Per la liquidazione di tale danno, risarcibile in via necessariamente equitativa, è ammissibile il parametro della retribuzione (cfr.

Cass. n. 12253/15; Cass. n. 7967/02) cui la gravata pronuncia ha fatto ricorso in misura pari al 50% della retribuzione stessa.

Ogni ulteriore censura a riguardo mossa dalla società ricorrente sconfina in valutazioni di merito, in quanto tali precluse in sede di legittimità.

Quanto alla denuncia di omesso esame d’un fatto decisivo e controverso, valgano le considerazioni sopra svolte nel paragrafo che precede sub 1.

5. In conclusione, il ricorso è da rigettarsi.

Le spese del giudizio di legittimità, liquidate come da dispositivo, seguono la soccombenza e si distraggono in favore del difensore del controricorrente, dichiaratosi antistatario.

PQM

LA CORTE rigetta il ricorso e condanna parte ricorrente a pagare le spese del giudizio di legittimità, liquidate in Euro 8.100,00 di cui Euro 100,00 per esborsi ed Euro 8.000,00 per compensi professionali, oltre al 15% di spese generali e agli accessori di legge, spese da distrarsi in favore dell’avv. Luca Pisani, antistatario.

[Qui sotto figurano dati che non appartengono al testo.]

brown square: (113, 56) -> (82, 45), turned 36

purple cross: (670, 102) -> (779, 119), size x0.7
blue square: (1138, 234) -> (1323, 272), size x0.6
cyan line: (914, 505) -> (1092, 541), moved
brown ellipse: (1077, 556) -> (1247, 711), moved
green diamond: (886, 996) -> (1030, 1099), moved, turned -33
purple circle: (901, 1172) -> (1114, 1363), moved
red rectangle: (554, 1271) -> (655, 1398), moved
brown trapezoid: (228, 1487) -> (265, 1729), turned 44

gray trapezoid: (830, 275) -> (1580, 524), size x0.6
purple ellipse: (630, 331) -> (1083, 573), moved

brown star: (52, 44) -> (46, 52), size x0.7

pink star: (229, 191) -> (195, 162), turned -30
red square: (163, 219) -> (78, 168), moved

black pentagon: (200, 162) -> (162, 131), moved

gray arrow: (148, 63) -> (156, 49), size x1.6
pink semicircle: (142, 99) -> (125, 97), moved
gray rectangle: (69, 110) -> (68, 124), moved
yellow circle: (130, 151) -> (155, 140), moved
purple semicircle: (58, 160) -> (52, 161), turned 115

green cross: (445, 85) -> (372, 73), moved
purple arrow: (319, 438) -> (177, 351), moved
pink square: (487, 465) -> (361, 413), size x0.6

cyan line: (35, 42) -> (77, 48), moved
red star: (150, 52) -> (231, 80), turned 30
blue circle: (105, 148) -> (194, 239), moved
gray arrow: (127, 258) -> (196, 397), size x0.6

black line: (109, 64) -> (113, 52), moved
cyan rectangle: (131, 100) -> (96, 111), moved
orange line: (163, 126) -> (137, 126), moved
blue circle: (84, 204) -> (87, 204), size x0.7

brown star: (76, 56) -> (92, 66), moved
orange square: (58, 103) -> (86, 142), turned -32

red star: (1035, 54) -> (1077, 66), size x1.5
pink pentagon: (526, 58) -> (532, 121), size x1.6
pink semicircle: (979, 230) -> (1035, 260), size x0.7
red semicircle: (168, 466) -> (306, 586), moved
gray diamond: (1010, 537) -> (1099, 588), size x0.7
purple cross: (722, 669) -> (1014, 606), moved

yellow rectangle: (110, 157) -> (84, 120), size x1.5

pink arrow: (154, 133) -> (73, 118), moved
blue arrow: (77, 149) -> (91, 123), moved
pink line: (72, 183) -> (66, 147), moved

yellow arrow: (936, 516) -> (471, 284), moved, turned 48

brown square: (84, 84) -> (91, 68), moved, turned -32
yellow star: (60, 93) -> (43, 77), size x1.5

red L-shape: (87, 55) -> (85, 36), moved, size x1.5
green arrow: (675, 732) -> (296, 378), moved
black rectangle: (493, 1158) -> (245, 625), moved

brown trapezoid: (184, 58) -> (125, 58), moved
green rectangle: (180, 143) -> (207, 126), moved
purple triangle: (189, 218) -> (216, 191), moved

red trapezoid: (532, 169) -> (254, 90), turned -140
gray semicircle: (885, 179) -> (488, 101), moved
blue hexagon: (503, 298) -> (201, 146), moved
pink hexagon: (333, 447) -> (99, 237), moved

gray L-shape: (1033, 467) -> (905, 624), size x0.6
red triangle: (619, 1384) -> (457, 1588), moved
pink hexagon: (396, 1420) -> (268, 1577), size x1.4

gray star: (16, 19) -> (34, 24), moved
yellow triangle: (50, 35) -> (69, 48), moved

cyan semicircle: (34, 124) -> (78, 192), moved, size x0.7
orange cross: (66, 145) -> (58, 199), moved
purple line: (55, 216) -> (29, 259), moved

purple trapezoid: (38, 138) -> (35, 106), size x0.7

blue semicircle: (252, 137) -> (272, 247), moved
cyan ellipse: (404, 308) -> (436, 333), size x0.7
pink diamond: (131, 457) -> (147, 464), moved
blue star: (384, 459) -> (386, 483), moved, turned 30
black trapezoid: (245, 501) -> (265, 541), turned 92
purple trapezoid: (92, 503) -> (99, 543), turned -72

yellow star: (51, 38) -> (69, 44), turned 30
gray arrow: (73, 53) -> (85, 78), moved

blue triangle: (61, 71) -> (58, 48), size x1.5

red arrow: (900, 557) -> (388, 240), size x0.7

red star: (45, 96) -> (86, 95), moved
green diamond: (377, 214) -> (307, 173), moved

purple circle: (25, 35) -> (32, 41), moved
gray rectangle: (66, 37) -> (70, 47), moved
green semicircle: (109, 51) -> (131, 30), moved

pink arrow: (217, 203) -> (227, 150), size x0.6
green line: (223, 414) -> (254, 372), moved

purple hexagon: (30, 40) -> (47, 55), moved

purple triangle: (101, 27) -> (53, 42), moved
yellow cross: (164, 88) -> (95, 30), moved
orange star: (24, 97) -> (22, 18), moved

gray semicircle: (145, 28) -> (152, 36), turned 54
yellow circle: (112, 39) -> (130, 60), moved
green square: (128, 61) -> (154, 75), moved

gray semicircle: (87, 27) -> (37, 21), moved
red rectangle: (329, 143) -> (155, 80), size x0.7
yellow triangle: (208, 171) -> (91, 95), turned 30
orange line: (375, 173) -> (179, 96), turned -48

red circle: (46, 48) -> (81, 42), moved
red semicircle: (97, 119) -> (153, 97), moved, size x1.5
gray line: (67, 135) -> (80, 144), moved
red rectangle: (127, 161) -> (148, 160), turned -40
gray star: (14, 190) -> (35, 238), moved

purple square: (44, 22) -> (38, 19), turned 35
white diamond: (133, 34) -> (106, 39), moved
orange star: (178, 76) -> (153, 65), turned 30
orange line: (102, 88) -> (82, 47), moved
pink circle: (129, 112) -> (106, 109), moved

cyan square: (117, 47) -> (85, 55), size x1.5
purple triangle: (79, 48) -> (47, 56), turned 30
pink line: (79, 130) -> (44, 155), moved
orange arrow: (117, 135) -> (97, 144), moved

Ai sensi del D.P.R. 30 maggio 2002, n. 115, art. 13, comma 1 quater, come modificato dalla L. 24 dicembre 2012, n. 228, art. 1, comma 17, dà atto della sussistenza dei presupposti per il versamento, da parte della ricorrente, dell’ulteriore importo a titolo di contributo unificato pari a quello dovuto per il ricorso, a norma del cit. art. 13, comma 1 bis.

Così deciso in Roma, il 20 aprile 2016.